_Goal of the exercise_. Please retype, character for character, the portion of the entries below that runs from the line containing "A.A. KUN. JUOZAPO" to the last line.

==*==

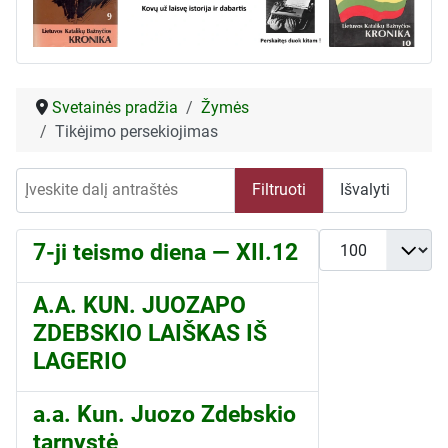
Svetainės pradžia
Žymės
Tikėjimo persekiojimas
Įveskite dalį antraštės
Filtruoti
Išvalyti
Rodyti po
7-ji teismo diena — XII.12
A.A. KUN. JUOZAPO
ZDEBSKIO LAIŠKAS IŠ
LAGERIO
a.a. Kun. Juozo Zdebskio
tarnystė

==*==

_Final answer_.
A.A. KUN. JUOZAPO
ZDEBSKIO LAIŠKAS IŠ
LAGERIO
a.a. Kun. Juozo Zdebskio
tarnystė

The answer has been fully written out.